Adagrasib is typically administered at a dose of 600 mg orally twice daily. It is available in 150 mg tablets, so the standard regimen involves taking four tablets per dose. Dose adjustments may be required for patients experiencing adverse reactions or those with moderate hepatic or renal impairment, following a healthcare provider’s guidance.

DRUG INTERACTIONS

Adagrasib is metabolized by CYP3A4, so inhibitors may increase its levels and inducers may reduce its effectiveness. It also weakly inhibits P-glycoprotein, potentially affecting other medications.

FOOD INTERACTIONS

Adagrasib can be taken with or without food, as meals have minimal impact on its overall absorption. High-fat or large meals may slightly delay the time to peak concentration but do not significantly affect drug exposure.

CONTRAINDICATIONS

Adagrasib is contraindicated in patients with a known hypersensitivity to adagrasib or any of its excipients.

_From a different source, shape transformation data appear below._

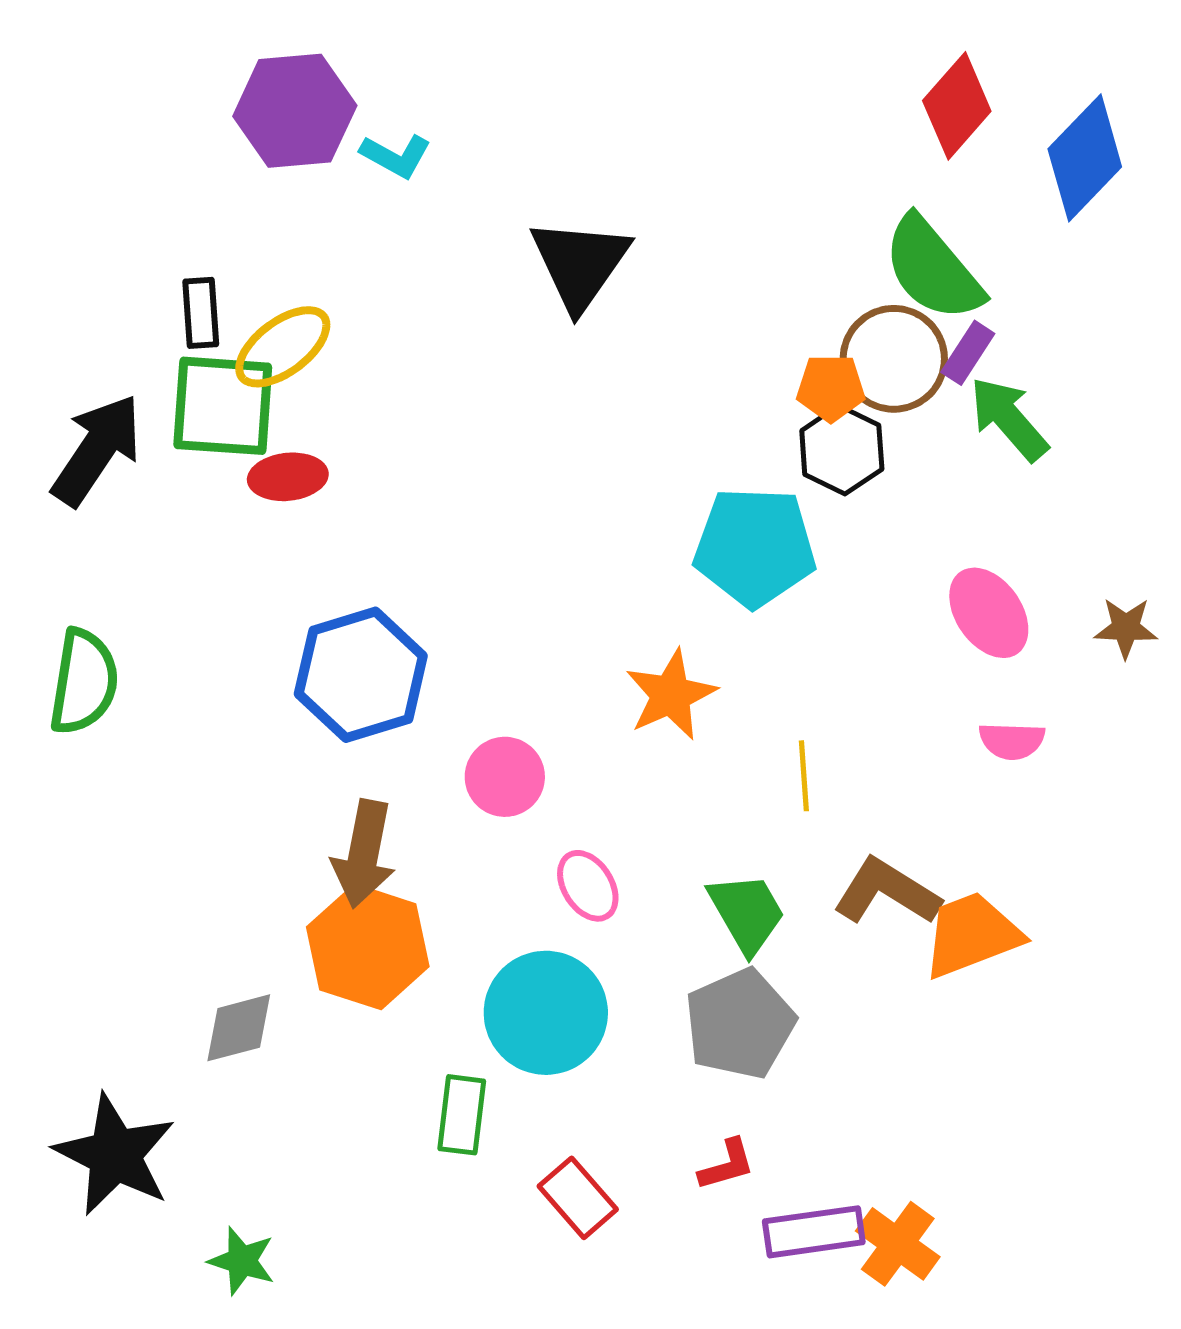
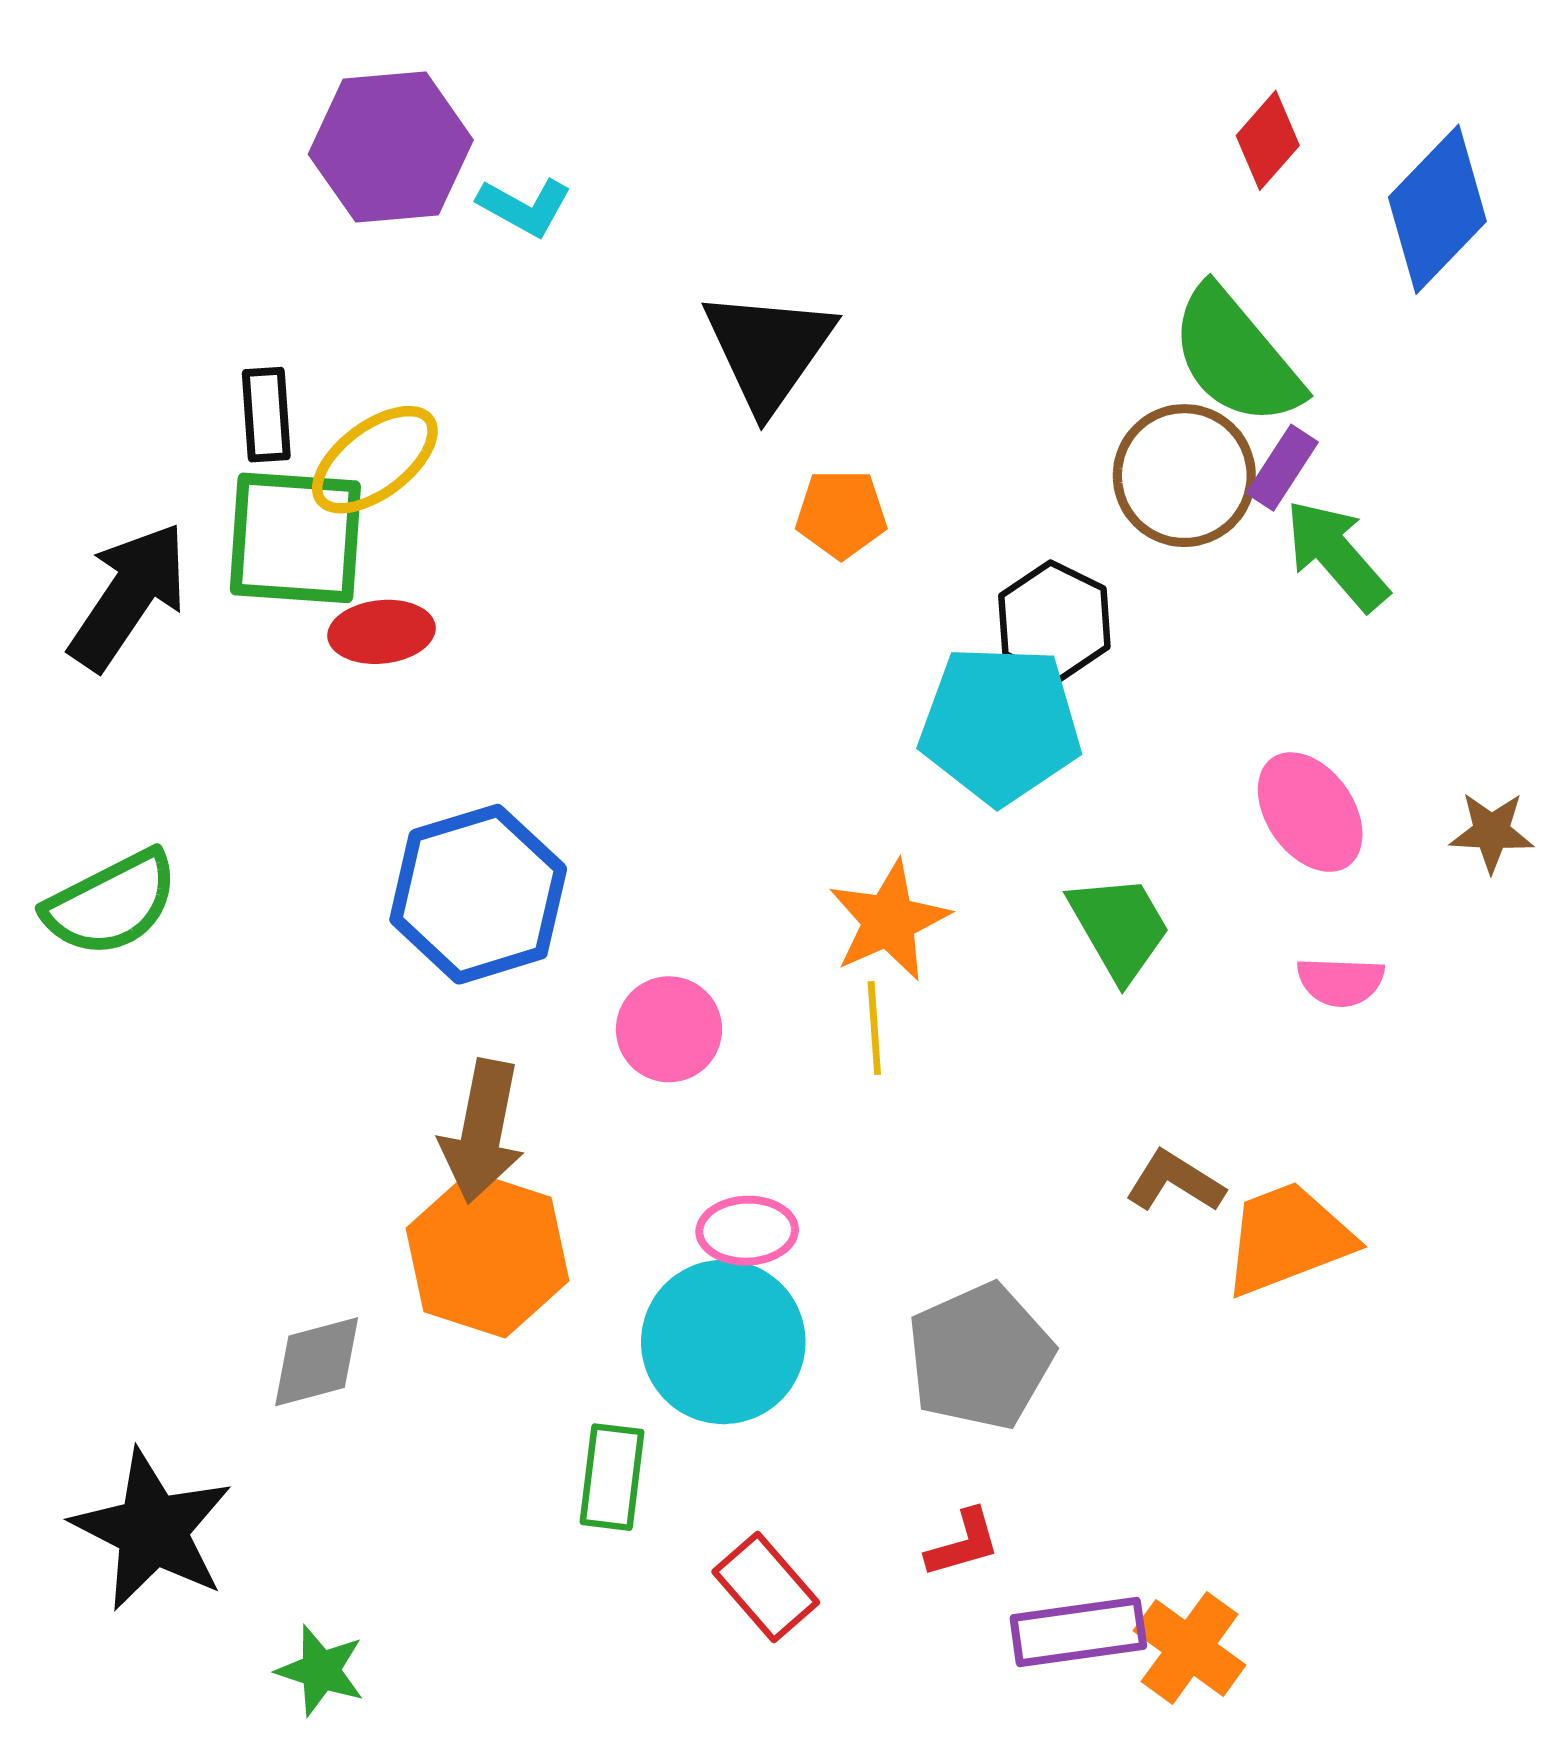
red diamond: (957, 106) -> (1268, 140), size x0.7
orange pentagon: (831, 388) -> (841, 514), moved
black hexagon: (842, 450) -> (1054, 621), moved
green semicircle: (84, 682) -> (111, 903), turned 54
yellow line: (804, 776) -> (874, 1028), moved
pink ellipse: (588, 886) -> (747, 1231), moved, turned -60
brown L-shape: (887, 892) -> (1175, 1182), size x0.7
green trapezoid: (747, 913) -> (1119, 927), moved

Caution is also advised in individuals with severe hepatic impairment or those taking strong CYP3A4 inducers, as these conditions can significantly alter drug levels and increase the risk of toxicity.

SIDE EFFECTS

Common side effects:

• Diarrhea.

• Nausea.

• Vomiting.

• Fatigue.

• Elevated liver enzymes.

• Decreased appetite.

Less frequent but serious adverse effects:

• Hepatotoxicity.

• Interstitial lung disease.

• QT interval prolongation.

TOXICITY

Adagrasib’s toxicity profile is generally manageable but can include hepatotoxicity, gastrointestinal toxicity (diarrhea, nausea, vomiting), and cardiac effects such as QT interval prolongation. Severe or prolonged toxicities may requiredose interruption, reduction, or discontinuation. Close monitoring of liver function, electrolytes, and cardiac status is recommended during treatment to minimize risks.